Quinelan and the Monsters by Jack Mair
Lesleigh Munro (now Bowie) thought he could write a fairy story and so John A. Mair (Jack) wrote this super wee story about monsters coming to Portsoy using characters named after well-known features in and around the town:
Quinelan (Quinelan Bay)
Wally Green (Green near the former old Mill)
Craig Duff (Rock between Portsoy Links and the new harbour)
Glenglassaugh (Distillery near Sandend)
Artist John A. Stewart did the fabulous drawings and rumour goes that the ones of the heroes in the story were based on real life town characters, like John Watson, who was a brilliant guitarist.
I enjoy walking along Portsoy’s west braes and particularly love Quinelan Bay with its bonny Breeks and Needle rock formations.

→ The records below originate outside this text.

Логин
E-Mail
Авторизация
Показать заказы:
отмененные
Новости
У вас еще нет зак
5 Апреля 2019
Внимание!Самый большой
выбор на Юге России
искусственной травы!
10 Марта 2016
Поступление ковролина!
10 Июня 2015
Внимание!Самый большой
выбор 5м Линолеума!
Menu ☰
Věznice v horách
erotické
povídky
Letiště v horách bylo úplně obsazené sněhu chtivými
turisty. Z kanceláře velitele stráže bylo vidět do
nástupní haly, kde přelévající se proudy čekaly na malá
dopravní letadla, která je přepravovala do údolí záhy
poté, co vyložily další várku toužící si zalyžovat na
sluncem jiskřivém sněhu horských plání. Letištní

One day I decided to write a song about Jack’s Quinelan and the Monsters story, along with a little tune, and recently used them as part of my traditional music teaching with the children of Portsoy Primary School year 5/6 this past school term. They all learned to play the Quinelan tune on penny whistle and demonstrated that at the Children’s Concert on the Friday of the Boat Festival.

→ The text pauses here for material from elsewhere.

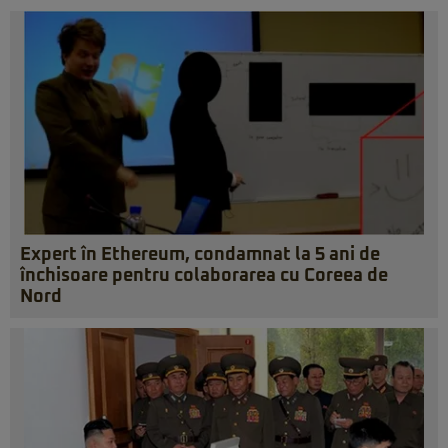
Expert în Ethereum, condamnat la 5 ani de
închisoare pentru colaborarea cu Coreea de
Nord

I particularly wanted to play John Watson’s guitar: after his passing away it was lovingly restored by my husband, Alan, and is used by me on a daily basis.
The Quinelan Song and Tune
Chorus: Quinelan Bay, West Braes Way
Every day Dolphins play
Quinelan Bay, West Braes Way
Every day Dolphins play
1 Down in Quinelan Bay, Bonnie Quinelan Bay
In a little cave up West Braes Way
Fairy Quinelan sits in the fading light
Of the setting sun at night
2 Wally Green, who lived in a tiny hut,
Watched the water and the Mill wheel turn
At Boyne Castle, now that the Mill has shut,
He’s seen fishing in Boyne Burn
3 When Glen Glassaugh had plenty wind in his sails
For the Cup and Saucer Windmill
He stole barley then – hear his windy wails:
Old Glen has a Whisky still!
4 Fairy Quinelan is all the Fishermen’s friend
On the Doonie shines his lantern light
Ships would run aground if he didn’t send
This bright warning light at night
5 Monsters cut the ropes, overturned the boats
Clearly something needed to be done
‘Come and help us out,’ cried the fishermen
Quinelan has a cunning plan!
6 Whisky water, you say? We’ll ask Wally Green
And Glen Glassaugh: Monsters like a dram!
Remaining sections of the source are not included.